Compelled assistance by service providers as part of interception of communications, including the requirement to decrypt encrypted data and communications or disclose encryption keys gives governments and their agencies unfettered access to personal data, undermining citizens’ right to privacy and various other digital rights. Countries including Benin, Gabon, Namibia, Niger, Nigeria, Sierra Leone, and Zimbabwe prohibit service providers from providing any communications services that cannot be lawfully intercepted.
Such prohibitive regulations undermine digital rights in similar ways to laws on surveillance, which impose undue liability on intermediaries, and fail to provide for strong judicial oversight over surveillance operations. Meanwhile, data localisation requirements in some countries further grant authorities easier access to data for decryption and surveillance purposes with or without compelled assistance, “as they would not need to go through foreign countries’ or intermediaries’ data management protocols to access this data”, as highlighted by recent CIPESA research. Combined with mandatory SIM card registration and growing biometric databases, they thus contribute to the regressive situation for online freedom in a region fraught with human rights abuses and violations.
Various countries regulate the use of encryption with national security as the sole key consideration. In Ivory Coast, the Telecommunications Regulatory Authority (ARTCI) is tasked to ensure that no service provider employs encryption that is contrary to public order or which undermines the interests of national defence, internal or external security of the state. Similarly, in the Central African Republic, the Electronic Communications Law of 2018 empowers the security minister to approve encryption services “based on the need to preserve the internal and external security of the state and national defence.”
Moroccan legislation restricts the import and use of encryption “to prevent its use for illegal purposes, and to protect the interests of national defence and the internal or external security of the State.” In that spirit, in 2015, the responsibility for authorising and monitoring encryption in Morocco was moved from the civilian National Telecommunications Regulatory Agency (ANRT) to the military’s General Directorate for the Security of Information Systems (DGSSI).
In Algeria, the acquisition and use of encryption by individuals and organisations must be authorised by the Regulatory Authority of Post and Electronic Communications (ARPCE) after approval by the Ministry of Defence and the Ministry of the Interior. Further, Algerian law requires that the type and nature of the equipment that will be used, list of cryptography algorithms, the size of the encryption keys, the type of virtual private network (VPN) used, the authentication methods, and the Public IP address, be provided to the regulator while applying for authorisation.
Many other countries require registration, while also requiring service providers to disclose the technical characteristics of the cryptology means, and the source code of the software used.

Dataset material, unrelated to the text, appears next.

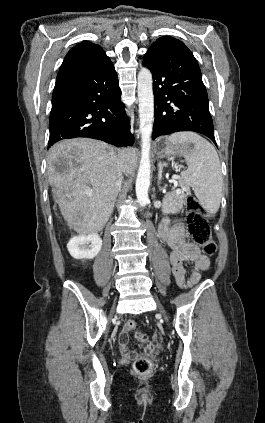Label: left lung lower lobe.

Concerningly, some countries (including Benin, Gabon, Namibia, Niger, Nigeria, Sierra Leone, and Zimbabwe) prohibit service providers from providing any communications services that cannot be lawfully intercepted.

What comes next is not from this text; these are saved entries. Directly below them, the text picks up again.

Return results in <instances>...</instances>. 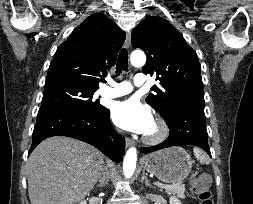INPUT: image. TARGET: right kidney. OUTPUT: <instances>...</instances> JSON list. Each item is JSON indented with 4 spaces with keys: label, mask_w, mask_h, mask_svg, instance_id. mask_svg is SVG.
<instances>
[{
    "label": "right kidney",
    "mask_w": 253,
    "mask_h": 204,
    "mask_svg": "<svg viewBox=\"0 0 253 204\" xmlns=\"http://www.w3.org/2000/svg\"><path fill=\"white\" fill-rule=\"evenodd\" d=\"M78 204H87V203H86V201L83 200V201H81V202L78 203Z\"/></svg>",
    "instance_id": "ca27d5eb"
}]
</instances>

Overall, these limitations to the use of encryption go against Principle 40(3) of the Declaration of Principles on Freedom of Expression and Access to Information in Africa, which provides that “States shall not adopt laws or other measures prohibiting or weakening encryption, including backdoors, key escrows, and data localisation requirements unless such measures are justifiable and compatible with international human rights law and standards.”
Ultimately, all laws that place undue restrictions on the use of encryption tools should be repealed.
To promote the use of encryption in the region, it is imperative to desist from the current trends towards securitisation of encryption regulation. While governments often require surveillance to curb crime, laws should not outrightly prohibit or criminalise the use of encryption technologies. Rather, they should be supportive of legitimate state interests, which also robustly protect digital rights and support growth of the digital economy.